Task prompt:
Copy, from the material below, each line that contains the word "your".

————————

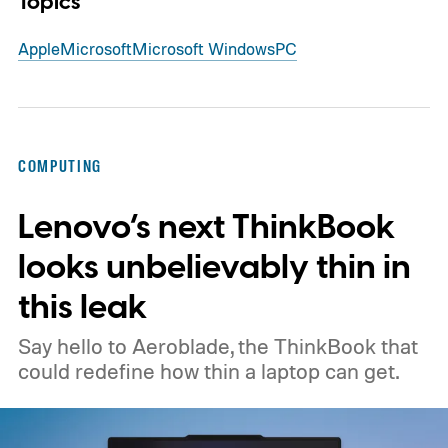
Topics
Apple
Microsoft
Microsoft Windows
PC
COMPUTING
Lenovo’s next ThinkBook
looks unbelievably thin in
this leak
Say hello to Aeroblade, the ThinkBook that
could redefine how thin a laptop can get.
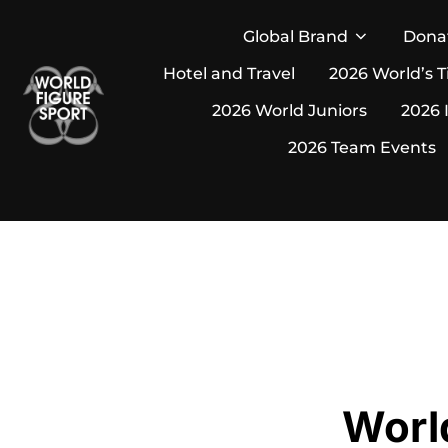
Skip
Global Brand
Dona
to
Hotel and Travel
2026 World’s T
content
2026 World Juniors
2026 
2026 Team Events
Worl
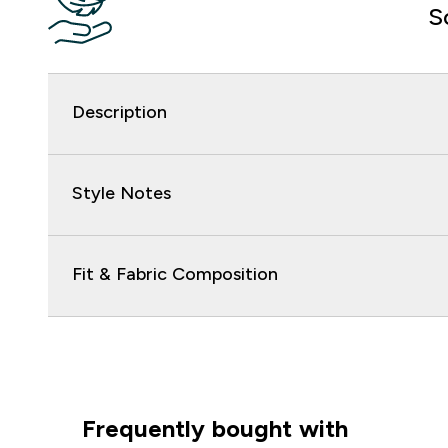
S
Description
Style Notes
Fit & Fabric Composition
Frequently bought with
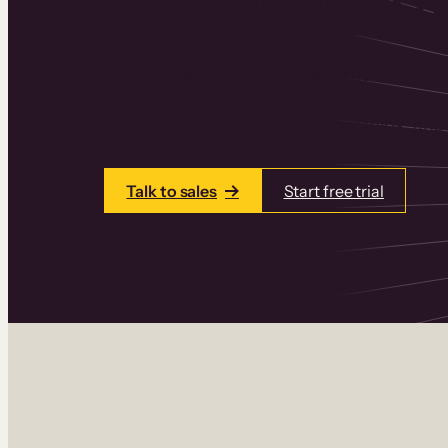
Thinkific is an online course platform that
learning products in one place. Build cou
add communities and memberships, and a
Talk to sales
Start free trial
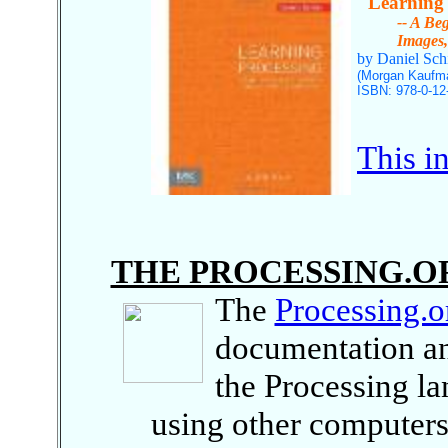
"Learning 
-- A Beginn
Images, Ani
by Daniel Sch
(Morgan Kaufma
ISBN: 978-0-12
This i
THE PROCESSING.O
The
Processing.o
documentation an
the Processing l
using other computers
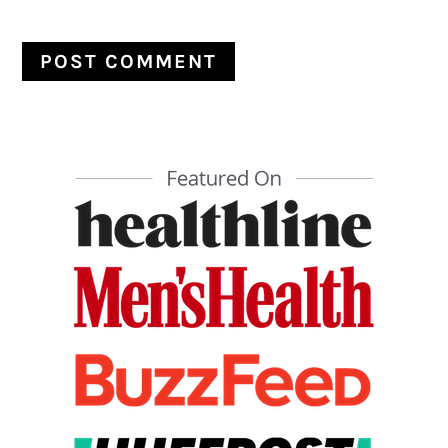
PRIMARY
SIDEBAR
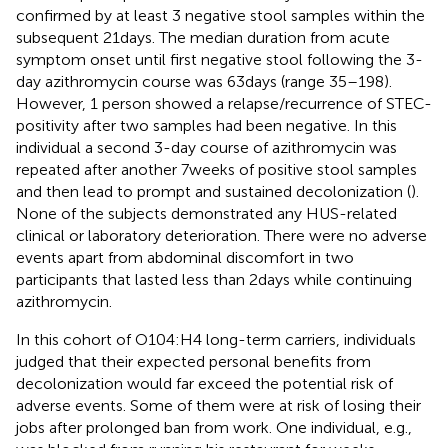
confirmed by at least 3 negative stool samples within the
subsequent 21 days. The median duration from acute
symptom onset until first negative stool following the 3-
day azithromycin course was 63 days (range 35–198).
However, 1 person showed a relapse/recurrence of STEC-
positivity after two samples had been negative. In this
individual a second 3-day course of azithromycin was
repeated after another 7 weeks of positive stool samples
and then lead to prompt and sustained decolonization (
).
None of the subjects demonstrated any HUS-related
clinical or laboratory deterioration. There were no adverse
events apart from abdominal discomfort in two
participants that lasted less than 2 days while continuing
azithromycin.
In this cohort of O104:H4 long-term carriers, individuals
judged that their expected personal benefits from
decolonization would far exceed the potential risk of
adverse events. Some of them were at risk of losing their
jobs after prolonged ban from work. One individual, e.g.,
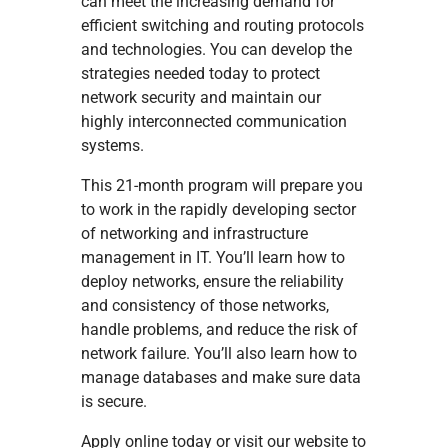
can meet the increasing demand for
efficient switching and routing protocols
and technologies. You can develop the
strategies needed today to protect
network security and maintain our
highly interconnected communication
systems.
This 21-month program will prepare you
to work in the rapidly developing sector
of networking and infrastructure
management in IT. You’ll learn how to
deploy networks, ensure the reliability
and consistency of those networks,
handle problems, and reduce the risk of
network failure. You’ll also learn how to
manage databases and make sure data
is secure.
Apply online today or visit our website to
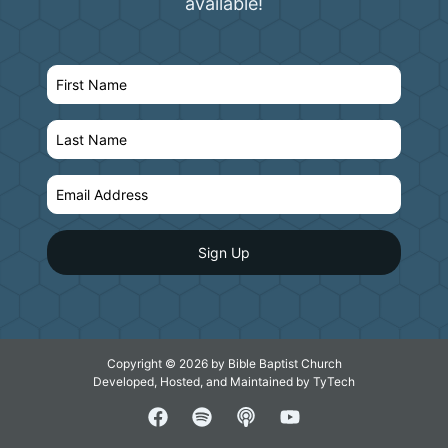
available!
Copyright © 2026 by Bible Baptist Church
Developed, Hosted, and Maintained by
TyTech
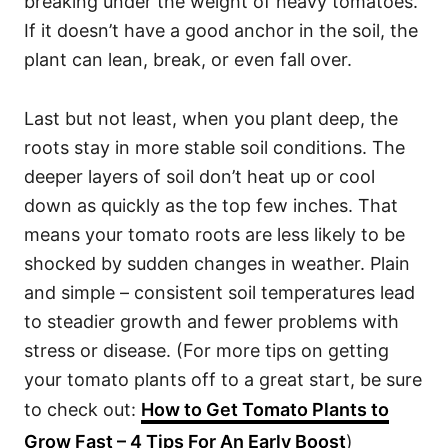
breaking under the weight of heavy tomatoes.
If it doesn’t have a good anchor in the soil, the
plant can lean, break, or even fall over.
Last but not least, when you plant deep, the
roots stay in more stable soil conditions. The
deeper layers of soil don’t heat up or cool
down as quickly as the top few inches. That
means your tomato roots are less likely to be
shocked by sudden changes in weather. Plain
and simple – consistent soil temperatures lead
to steadier growth and fewer problems with
stress or disease. (For more tips on getting
your tomato plants off to a great start, be sure
to check out:
How to Get Tomato Plants to
Grow Fast – 4 Tips For An Early Boost
)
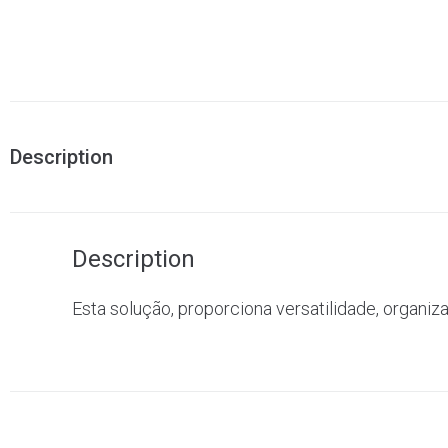
Description
Description
Esta solução, proporciona versatilidade, organiz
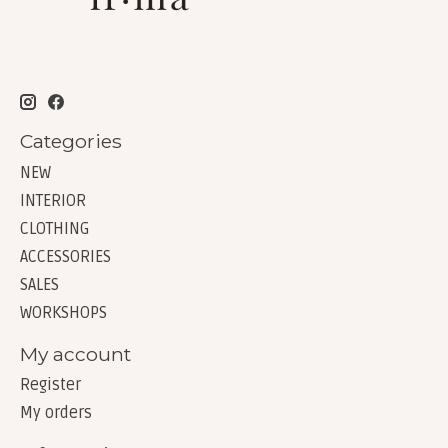
Categories
NEW
INTERIOR
CLOTHING
ACCESSORIES
SALES
WORKSHOPS
My account
Register
My orders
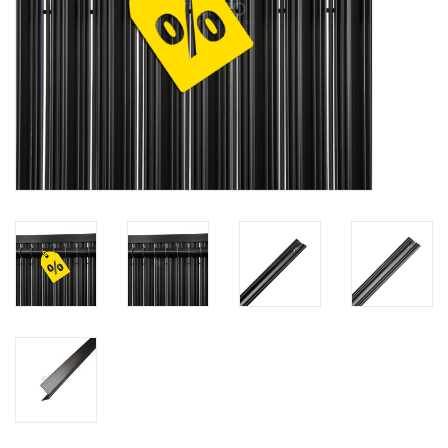
Map
Contact
Blog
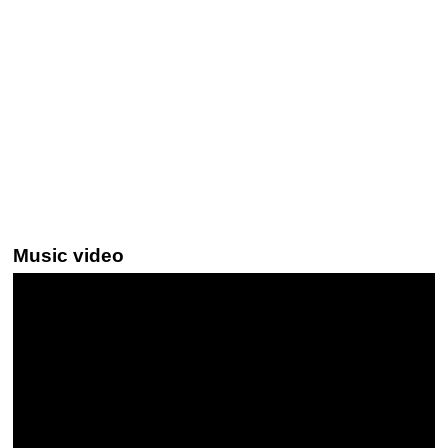
Music video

————————

Exercise solution:
means your tomato roots are less likely to be
your tomato plants off to a great start, be sure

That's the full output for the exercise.